The _Moniteur_ makes reference to the production of _Athalie_ at the Theatre Moliere, and the _London Gazette_ to the sale of fat cattle at an Agricultural Show. There is a receipted account from a London tailor for two hundred pounds worth of clothes supplied, and one from a Lyons mercer for an hundred francs worth of silk cravats. Then there is the one letter which alone amidst all this rubbish appears to be of any consequence...."
He took up the last paper; his hand was still quite steady.
"Read the letter," said Carrier.
"It is addressed in the English fashion to Lady Anthony Dewhurst,"
continued Chauvelin slowly, "the Kernogan woman, you know, citizen. It says:
"'Keep up your courage. Your friends are inside the city and on the watch. Try the door of your prison every evening at one hour before midnight. Once you will find it yield. Slip out and creep noiselessly down the stairs. At the bottom a friendly hand will be stretched out to you. Take it with confidence--it will lead you to safety and to freedom.

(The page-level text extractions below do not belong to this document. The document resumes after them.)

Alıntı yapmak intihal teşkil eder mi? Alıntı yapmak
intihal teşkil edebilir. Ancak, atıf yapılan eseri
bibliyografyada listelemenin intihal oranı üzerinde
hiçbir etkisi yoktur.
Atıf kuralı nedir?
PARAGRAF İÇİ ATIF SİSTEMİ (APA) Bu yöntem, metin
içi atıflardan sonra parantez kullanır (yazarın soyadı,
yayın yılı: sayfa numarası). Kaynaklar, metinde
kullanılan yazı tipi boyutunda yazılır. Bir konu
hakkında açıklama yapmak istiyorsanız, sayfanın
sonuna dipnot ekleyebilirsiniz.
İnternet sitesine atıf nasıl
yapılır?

Courage and secrecy.'"
Lalouet had been looking over his shoulder while he read: now he pointed to the bottom of the letter.
"And there is the device," he said, "we have heard so much about of late--a five-petalled flower drawn in red ink ... the Scarlet Pimpernel, I presume."
"Aye! the Scarlet Pimpernel," murmured Chauvelin, "as you say!
Braggadocio on his part or accident, his letters are certainly in our hands now and will prove--must prove, the tool whereby we can be even with him once and for all."
"And you, citizen Chauvelin," interposed Carrier with a sneer, "are mighty lucky to have me to help you this time. I am not going to be fooled, as Candeille and you were fooled last September, as you were fooled in Calais and Heron in Paris. I shall be seeing this time to the capture of those English adventurers."
"And that capture should not be difficult," added Lalouet with a complacent laugh. "Your famous adventurer's luck hath deserted him this time: an all-powerful proconsul is pitted against him and the loss of his papers hath destroyed the anonymity on which he reckons."